UK researchers have applied for a licence to genetically modify embryos, despite growing fears about the practice both here and abroad.
Scientists at The Francis Crick Institute want to use a controversial technique called Crispr-Cas9 which can edit genes.
Earlier this year, the US medical research agency said it would not fund the genetic modification of embryos after a team in China used the technique to alter an abnormal gene.
Immediate global ban
They used abnormal embryos discarded by local fertility clinics in their work on a life-threatening blood disorder.
Dr David King, from Human Genetics Alert, warned that the news from China underlines the need for “an immediate global ban on the creation of genetically modified designer babies”.
“It is critical that we avoid a eugenic future. If China does not want to get the reputation of being the wild west of the new eugenics it must join the many countries – including the UK – which would ban such research.”
Designer babies
The Francis Crick Institute is the first to apply for a licence to genetically modify embryos for research using Crispr-Cas9 which, under UK law, cannot then be used in reproduction.
If genetically modified embryos were ever used in reproduction, ‘errors’ in the DNA could be passed into the human gene pool.

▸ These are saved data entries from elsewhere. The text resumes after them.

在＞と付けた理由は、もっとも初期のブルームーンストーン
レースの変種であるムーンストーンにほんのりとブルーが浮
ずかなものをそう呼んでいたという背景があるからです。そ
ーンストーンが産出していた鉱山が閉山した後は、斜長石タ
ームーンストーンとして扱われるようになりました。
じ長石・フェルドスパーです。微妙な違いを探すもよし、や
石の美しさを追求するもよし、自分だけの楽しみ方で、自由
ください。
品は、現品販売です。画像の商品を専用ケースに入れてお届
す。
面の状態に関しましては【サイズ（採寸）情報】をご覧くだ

Fears have also been raised about the prospect of designer babies.
The researchers want to use unwanted IVF embryos for the research.
Eugenics
In the UK two Government research councils and three medical research groups have said that the UK should proceed with exploring techniques such as Crispr-Cas9, and called for an international debate about the issues involved.
Last week, a retired surgeon and professor of Practical Theology said these calls amount to promoting a “form of eugenics”.
Prof Donald MacDonald, also a former moderator of the Free Church of Scotland, criticised research bodies who “use early human beings as a means to an end”.
He added, “this is a form of eugenics and could be abused by attempting to produce individuals with certain desirable characteristics rather than to prevent disease”.